[application name] ran out of memory and crashed

Hello.

On 12 Aug we started getting an email every day saying

Hello! Your “shields-io-production” application hosted on Fly.io crashed because it ran out of memory. Adding more RAM to your application might help!

The email seems to arrive somewhere in the window midnight - 2am UTC

I have a few questions about this:

  1. What has changed? Did our application suddenly start throwing memory errors on 12 Aug, or did Fly start sending out a notification email about it on 12 Aug (implying we might have actually been throwing them every day for some time before this).
  2. I would expect that the thing that would run out of memory would be one microVM, rather than the application as a whole, but the email we get says the application crashed because it ran out of memory. What actually ran out of memory? Was it one (or more) microVMs or did the application as a whole exceed some composite limit?
  3. My first thought was that these emails were telling me that a particular event was happening every night causing a single out-of-memory error so I tried to isolate the event corresponding with the email timestamps. Running flyctl vm status <instance-id> for a bunch of our VMs shows that actually there is not just one OOM error happening.

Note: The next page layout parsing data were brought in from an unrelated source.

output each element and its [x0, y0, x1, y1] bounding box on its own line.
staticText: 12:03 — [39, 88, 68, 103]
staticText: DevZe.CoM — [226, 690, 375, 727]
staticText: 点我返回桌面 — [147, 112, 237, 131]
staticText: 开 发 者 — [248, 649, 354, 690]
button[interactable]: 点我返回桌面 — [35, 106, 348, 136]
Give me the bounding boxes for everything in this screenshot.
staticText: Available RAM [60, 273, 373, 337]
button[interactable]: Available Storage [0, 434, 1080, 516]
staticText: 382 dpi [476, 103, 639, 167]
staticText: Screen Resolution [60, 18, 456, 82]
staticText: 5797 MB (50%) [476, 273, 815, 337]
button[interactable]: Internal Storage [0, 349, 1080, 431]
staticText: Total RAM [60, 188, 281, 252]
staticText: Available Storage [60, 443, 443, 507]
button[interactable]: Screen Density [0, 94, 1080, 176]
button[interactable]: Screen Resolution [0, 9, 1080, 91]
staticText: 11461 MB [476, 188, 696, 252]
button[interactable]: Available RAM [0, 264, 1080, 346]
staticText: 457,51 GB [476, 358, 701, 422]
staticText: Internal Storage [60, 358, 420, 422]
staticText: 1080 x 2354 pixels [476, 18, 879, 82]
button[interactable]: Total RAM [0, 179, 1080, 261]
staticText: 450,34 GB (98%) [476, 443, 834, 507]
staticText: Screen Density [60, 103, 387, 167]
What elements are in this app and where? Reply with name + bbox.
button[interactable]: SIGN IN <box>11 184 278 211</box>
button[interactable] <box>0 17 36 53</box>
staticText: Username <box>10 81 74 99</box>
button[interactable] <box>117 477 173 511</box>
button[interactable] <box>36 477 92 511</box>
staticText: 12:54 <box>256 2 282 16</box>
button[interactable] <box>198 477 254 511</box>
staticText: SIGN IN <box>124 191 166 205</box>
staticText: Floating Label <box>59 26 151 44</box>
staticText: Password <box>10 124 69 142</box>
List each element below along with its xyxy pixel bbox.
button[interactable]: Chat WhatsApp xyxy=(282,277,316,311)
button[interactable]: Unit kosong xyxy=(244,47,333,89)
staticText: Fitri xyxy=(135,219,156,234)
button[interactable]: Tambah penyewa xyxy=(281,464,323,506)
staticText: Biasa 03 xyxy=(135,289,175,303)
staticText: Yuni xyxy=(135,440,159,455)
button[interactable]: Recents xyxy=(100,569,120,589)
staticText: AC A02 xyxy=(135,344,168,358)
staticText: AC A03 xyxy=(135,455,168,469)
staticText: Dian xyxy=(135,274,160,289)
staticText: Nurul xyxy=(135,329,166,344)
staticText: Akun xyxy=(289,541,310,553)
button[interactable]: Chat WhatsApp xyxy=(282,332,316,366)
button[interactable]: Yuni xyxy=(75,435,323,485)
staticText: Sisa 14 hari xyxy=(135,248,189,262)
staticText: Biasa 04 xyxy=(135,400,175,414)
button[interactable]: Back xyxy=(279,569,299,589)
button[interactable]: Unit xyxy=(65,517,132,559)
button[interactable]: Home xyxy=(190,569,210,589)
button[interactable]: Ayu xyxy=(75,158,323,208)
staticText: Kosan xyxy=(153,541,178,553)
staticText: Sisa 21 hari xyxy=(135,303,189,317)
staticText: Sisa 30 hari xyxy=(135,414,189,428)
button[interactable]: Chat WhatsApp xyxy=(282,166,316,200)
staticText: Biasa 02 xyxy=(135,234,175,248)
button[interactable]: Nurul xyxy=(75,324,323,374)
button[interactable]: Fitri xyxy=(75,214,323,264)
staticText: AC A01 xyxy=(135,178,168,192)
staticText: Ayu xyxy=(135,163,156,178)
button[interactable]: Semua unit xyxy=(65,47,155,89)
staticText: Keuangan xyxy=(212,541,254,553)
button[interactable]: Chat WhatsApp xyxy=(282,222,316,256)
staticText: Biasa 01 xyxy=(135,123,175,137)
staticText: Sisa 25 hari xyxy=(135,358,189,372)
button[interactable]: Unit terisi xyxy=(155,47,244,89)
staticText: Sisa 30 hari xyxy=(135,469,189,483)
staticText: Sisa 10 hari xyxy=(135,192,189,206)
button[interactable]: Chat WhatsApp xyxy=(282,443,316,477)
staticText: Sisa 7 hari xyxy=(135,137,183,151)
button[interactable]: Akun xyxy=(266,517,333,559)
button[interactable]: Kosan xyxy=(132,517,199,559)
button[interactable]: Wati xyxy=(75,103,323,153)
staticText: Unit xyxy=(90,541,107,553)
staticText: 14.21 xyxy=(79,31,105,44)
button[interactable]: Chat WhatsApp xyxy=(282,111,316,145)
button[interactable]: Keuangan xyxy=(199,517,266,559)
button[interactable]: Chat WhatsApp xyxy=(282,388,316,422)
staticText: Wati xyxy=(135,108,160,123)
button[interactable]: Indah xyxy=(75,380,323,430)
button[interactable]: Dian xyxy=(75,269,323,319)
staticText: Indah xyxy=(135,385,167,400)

I’m seeing several with completely different timestamps from the email e.g:
    • 2022-08-16T13:02:58Z Terminated OOM Killed
    • 2022-08-16T07:52:41Z Terminated OOM Killed
    • 2022-08-16T09:56:57Z Terminated OOM Killed
      I now wonder if what this email is actually trying to tell me is something more like “one or more VMs caused an OOM error in the last 24 hours” rather than “an OOM error happened at this specific time”. Could someone clarify that?

I suspect some of this might just be feedback on how to make the email notifications a bit clearer.

Thanks

Happy to help provide some additional context here-- thank you for asking!

What has changed? Did our application suddenly start throwing memory errors on 12 Aug, or did Fly start sending out a notification email about it on 12 Aug (implying we might have actually been throwing them every day for some time before this).

We did start sending these emails out recently. It’s quite possible that your app was running into intermittent memory issues previously. When apps crash (for instance, OOMing), our orchestration layer will restart your application.

I would expect that the thing that would run out of memory would be one microVM, rather than the application as a whole, but the email we get says the application crashed because it ran out of memory. What actually ran out of memory? Was it one (or more) microVMs or did the application as a whole exceed some composite limit?

These emails can be triggered in the case that there is a single app instance that OOMs. You can further inspect your application with tools like fly status --all and fly logs -i. The former will display all of your app’s instances from the past 7 days and the latter can likewise retrieve per-instance logs within that timeframe.

I now wonder if what this email is actually trying to tell me is something more like “one or more VMs caused an OOM error in the last 24 hours” rather than “an OOM error happened at this specific time”. Could someone clarify that?

Yup! Since certain types of memory errors can be triggered quite frequently, we’ve configured things so that you’ll only get one of these per-app, per day. That way, you can know to check things out without being inundated with email alerts :sweat_smile:

1 Like

Thanks for the clarifications - that all makes sense :+1:

1 Like

Hi,

We’re seeing a few of these, but we’ve provisioned more RAM and still getting the emails, the charts look fine.

on the app: concordia-production-web